You cut off your dick trying to fuck the chainsaw? Sue someone!
brian at November 23, 2011 12:07 PM
Thank you, Brian. That's exactly the point I was trying to make. Just because YOU do something stupid doesn't mean the rest of US have to pay for it. Taking personal responsibility for ourselves, rather than letting the government "handle" it, would go a long way towards reversing some of the idiocy. My brothers and our friends used to be out all the time in the summer, and NOT ONE of us was kidnapped - granted, we were all brats and no one wanted us, but still. We used to ride our bikes all over the place, take the bus to the (then outdoor and really a "shopping center") mall or even *gasp* New Haven! without incident. This was in the late 69s/early 70s. It's a travesty how the nanny state insists on interferring in our lives.
Flynne at November 23, 2011 12:46 PM
When I was 10 years old I gave myself a birthday present. I rode the NYC subway. Didn't go anywhere, just rode the subway. I wanted to be able to say I rode on every line, 1 to 7, A to R. (No Z train back then, and I ignored shuttles because I really didn't want to go to Far Rockaway for the S shuttle that existed then.) I did it by myself. Never told anyone.
hadsil at November 23, 2011 3:55 PM
At ten my grandparents said goodbye as I walked across the tarmac to the ladder of a DC-3, off to see my mother for a few summer weeks. Lovely time, not only my first flight but I got to sit by a really cute and attentive stewardess. Sweet.
Before that I routinely walked to my great-grandparents, a mile and a half often wandering stroll through what was still a mixed rural and suburban San Gabriel Valley. Saw cattle copulate, a cow give birth, and learned when a fence has a sign reading "electric don't touch" it really means "this is going to hurt like the dickens".
Then the Satanic cult scare of the 70s, the pre-school scare of the 80s, and every chil' is an abducted chil' in the 90s (OK, that ran throughout). None of it true.
deathbysnoosnoo has it right. It is as safe or safer now. The kids should be learning their limits, becoming street smart. They should be outside.
Ariel at November 23, 2011 5:09 PM
I have a co-worker who is 15 years my junior. When she was younger (10-12) her cousin was kidnapped, raped, and killed by a couple of sickos. Both are doing 25 to life.

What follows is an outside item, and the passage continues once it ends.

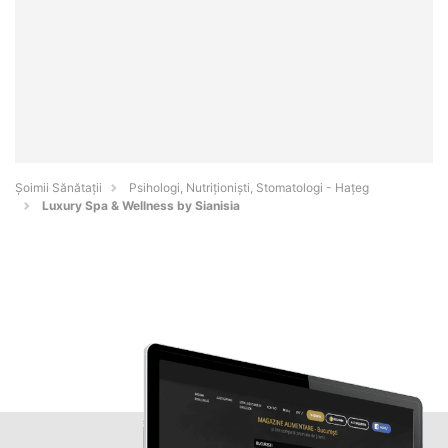
Şoimii Sănătații
Psihologi, Nutriționiști, Stomatologi - Haţeg
Luxury Spa & Wellness by Sianisia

She mentioned to me the other day how she sees all these kids (8-12) running around her little town and don't I think it was wrong? She has three children under 11.
I tried to get through her cognitive dissonance -- but other people showed up before I could break through it. They affirmed her view that it was more dangerous now than then.
None of them had heard of Albert Fish (en.wikipedia.org/wiki/Albert_Fish) or any of the others from back then.
Jim P. at November 23, 2011 5:12 PM
"Why not just put them in a crate with a chew toy and be done with it?"
http://www.youtube.com/watch?v=FCR97weqHQY
Sio at November 23, 2011 8:22 PM
Sio,
The carrier size was wrong. His ears were touching the top of carrier. ;-) (Google)
Jim P. at November 24, 2011 5:45 AM
Delta still allows children to fly alone, down to some age (not sure what the age is). They have a special room for them at Hartsfield-Jackson where they wait for their connecting flights.